There’s a 33-minute video (and resources) over on apple.com covering the upcoming Safari changes we saw in the WWDC keynote this year in much more detail. Look who’s got a little cameo in there:
Perhaps the most noticeable thing there in Safari 15 on iOS is URL bar at the bottom! Dave was speculating in our little Discord watch party that this probably fixes the weird issues with 100vh
stuff on iOS. But I really just don’t know, we’ll have to see when it comes out and we can play with it. I’d guess the expectation is that, in order for us to do our own fixed-bottom-UI stuff, we’d be doing:
.bottom-nav {
position: fixed; /* maybe sticky is better if part of overall page layout? */
bottom: 100vh; /* fallback? */
bottom: calc(100vh - env(safe-area-inset-bottom)); /* new thing */
}
On desktop, the most noticeable visual feature is probably the theme-color
meta tags.
This isn’t even a brand new Apple-only thing. This is the same tag that Chrome’s Android app has used since 2014, so you might already be sporting it on your own site. The addition is that it supports
media
queries.
<meta name="theme-color"
content="#ecd96f"
media="(prefers-color-scheme: light)">
<meta name="theme-color"
content="#0b3e05"
media="(prefers-color-scheme: dark)">
It’s great to see Safari get aspect-ratio
and the new fancy color systems like lab()
and lch()
as well. Top-level await
in JavaScript is great as it makes patterns like conditional imports easier.

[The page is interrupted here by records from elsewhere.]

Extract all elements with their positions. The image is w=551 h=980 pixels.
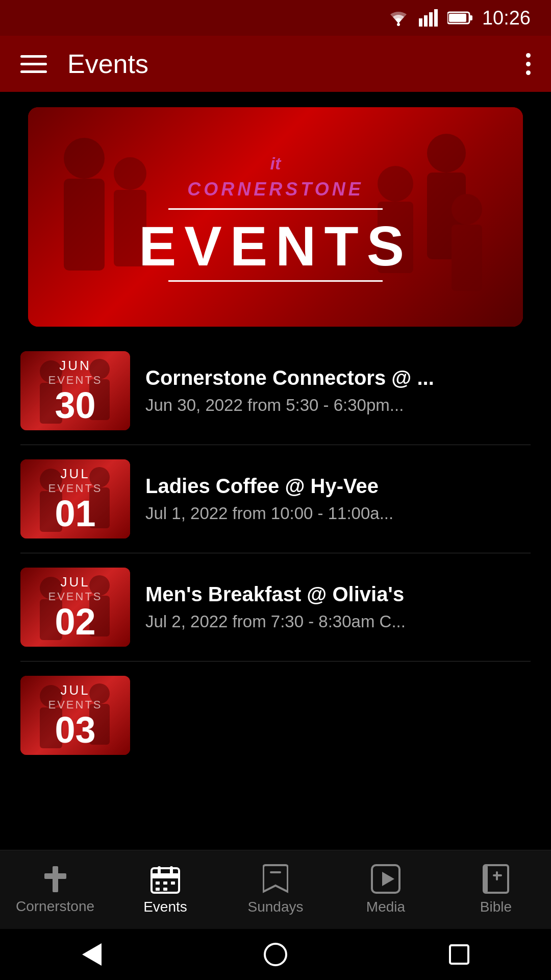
nav-label-cornerstone: Cornerstone — [16, 898, 94, 915]
svg-rect-3 — [429, 12, 433, 27]
home-button[interactable] — [258, 937, 293, 972]
banner-content: it CORNERSTONE EVENTS — [28, 107, 523, 327]
event-thumbnail: JUL EVENTS 02 — [20, 568, 130, 647]
event-info: Ladies Coffee @ Hy-Vee Jul 1, 2022 from … — [145, 475, 531, 523]
back-button[interactable] — [74, 937, 110, 972]
svg-rect-41 — [163, 881, 167, 885]
event-thumbnail: JUN EVENTS 30 — [20, 351, 130, 430]
event-info: Men's Breakfast @ Olivia's Jul 2, 2022 f… — [145, 583, 531, 631]
event-title: Men's Breakfast @ Olivia's — [145, 583, 531, 606]
nav-label-media: Media — [366, 899, 405, 915]
event-title: Cornerstone Connectors @ ... — [145, 366, 531, 389]
nav-item-cornerstone[interactable]: Cornerstone — [0, 865, 110, 915]
svg-point-0 — [397, 23, 400, 26]
nav-item-media[interactable]: Media — [331, 864, 441, 915]
event-time: Jul 2, 2022 from 7:30 - 8:30am C... — [145, 612, 531, 631]
event-month: JUN — [59, 358, 91, 374]
svg-rect-40 — [156, 881, 160, 885]
banner-logo-text: CORNERSTONE — [187, 179, 363, 200]
event-time: Jul 1, 2022 from 10:00 - 11:00a... — [145, 504, 531, 523]
svg-rect-43 — [156, 888, 160, 891]
svg-rect-42 — [171, 881, 175, 885]
play-icon — [371, 864, 400, 894]
nav-label-sundays: Sundays — [248, 899, 304, 915]
cross-icon — [41, 865, 69, 893]
status-icons: 10:26 — [387, 7, 531, 29]
banner-divider-top — [168, 208, 383, 210]
nav-label-events: Events — [143, 899, 187, 915]
menu-button[interactable] — [20, 55, 47, 73]
event-month: JUL — [60, 682, 90, 698]
svg-rect-45 — [270, 871, 281, 873]
svg-rect-1 — [419, 18, 422, 27]
event-title: Ladies Coffee @ Hy-Vee — [145, 475, 531, 498]
event-item[interactable]: JUL EVENTS 01 Ladies Coffee @ Hy-Vee Jul… — [20, 445, 531, 553]
more-options-button[interactable] — [526, 53, 531, 75]
page-title: Events — [67, 48, 506, 79]
nav-item-sundays[interactable]: Sundays — [220, 864, 331, 915]
banner-events-text: EVENTS — [139, 218, 412, 274]
bottom-navigation: Cornerstone Events Sundays Media — [0, 850, 551, 929]
event-item-partial[interactable]: JUL EVENTS 03 — [20, 662, 531, 755]
bible-icon — [483, 864, 509, 894]
svg-rect-51 — [496, 871, 498, 880]
svg-rect-34 — [53, 866, 58, 892]
status-bar: 10:26 — [0, 0, 551, 36]
event-time: Jun 30, 2022 from 5:30 - 6:30pm... — [145, 396, 531, 415]
event-month: JUL — [60, 466, 90, 482]
event-thumbnail: JUL EVENTS 01 — [20, 459, 130, 538]
nav-label-bible: Bible — [480, 899, 512, 915]
event-thumbnail: JUL EVENTS 03 — [20, 676, 130, 755]
svg-rect-38 — [158, 866, 161, 874]
svg-rect-35 — [44, 873, 66, 879]
app-header: Events — [0, 36, 551, 92]
status-time: 10:26 — [482, 7, 531, 29]
event-item[interactable]: JUN EVENTS 30 Cornerstone Connectors @ .… — [20, 337, 531, 445]
nav-item-bible[interactable]: Bible — [441, 864, 551, 915]
event-day: 01 — [55, 495, 95, 532]
wifi-icon — [387, 9, 410, 27]
svg-rect-6 — [469, 15, 472, 20]
event-info: Cornerstone Connectors @ ... Jun 30, 202… — [145, 366, 531, 415]
svg-marker-47 — [382, 872, 394, 886]
battery-icon — [447, 11, 473, 25]
svg-rect-4 — [434, 9, 438, 27]
event-month: JUL — [60, 574, 90, 590]
svg-rect-44 — [163, 888, 167, 891]
svg-rect-49 — [484, 865, 488, 893]
calendar-icon — [151, 864, 180, 894]
system-navigation — [0, 929, 551, 980]
bookmark-icon — [263, 864, 288, 894]
banner-divider-bottom — [168, 280, 383, 282]
svg-rect-37 — [152, 873, 179, 878]
event-day: 03 — [55, 712, 95, 748]
nav-item-events[interactable]: Events — [110, 864, 220, 915]
signal-icon — [419, 9, 438, 27]
svg-rect-7 — [449, 14, 466, 22]
recents-button[interactable] — [441, 937, 477, 972]
events-banner: it CORNERSTONE EVENTS — [28, 107, 523, 327]
event-day: 02 — [55, 603, 95, 640]
svg-rect-39 — [170, 866, 173, 874]
events-list: JUN EVENTS 30 Cornerstone Connectors @ .… — [0, 327, 551, 755]
event-day: 30 — [55, 387, 95, 424]
event-item[interactable]: JUL EVENTS 02 Men's Breakfast @ Olivia's… — [20, 553, 531, 662]
svg-rect-2 — [424, 15, 428, 27]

I don’t think all this would satisfy Alex. We didn’t exactly get alternative browser engines on iOS or significant PWA enhancements (both of which would be really great to see). But I applaud it all—it’s good stuff. While I do think Google generally takes privacy more seriously than what general internet chatter would have to believe, it’s notable to compare each company’s newly-released features. If you’ll forgive a bit of cherry-picking, Google is working on FLoC, a technology very specifically designed to help targeted advertising. Apple is working on Private Relay, a technology very specifically to making web browsing untrackable.